Lines with the word "наружного" are the answer; copy each of them from the data below.
◇ ◇ ◇ ◇ ◇
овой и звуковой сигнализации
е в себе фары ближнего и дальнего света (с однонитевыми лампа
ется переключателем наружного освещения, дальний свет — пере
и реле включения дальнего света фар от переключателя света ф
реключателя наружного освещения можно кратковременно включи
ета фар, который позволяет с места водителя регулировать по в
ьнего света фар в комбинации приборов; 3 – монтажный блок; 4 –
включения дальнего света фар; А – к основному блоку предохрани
◇ ◇ ◇ ◇ ◇
(SOLUTION BELOW):
ется переключателем наружного освещения, дальний свет — пере
реключателя наружного освещения можно кратковременно включи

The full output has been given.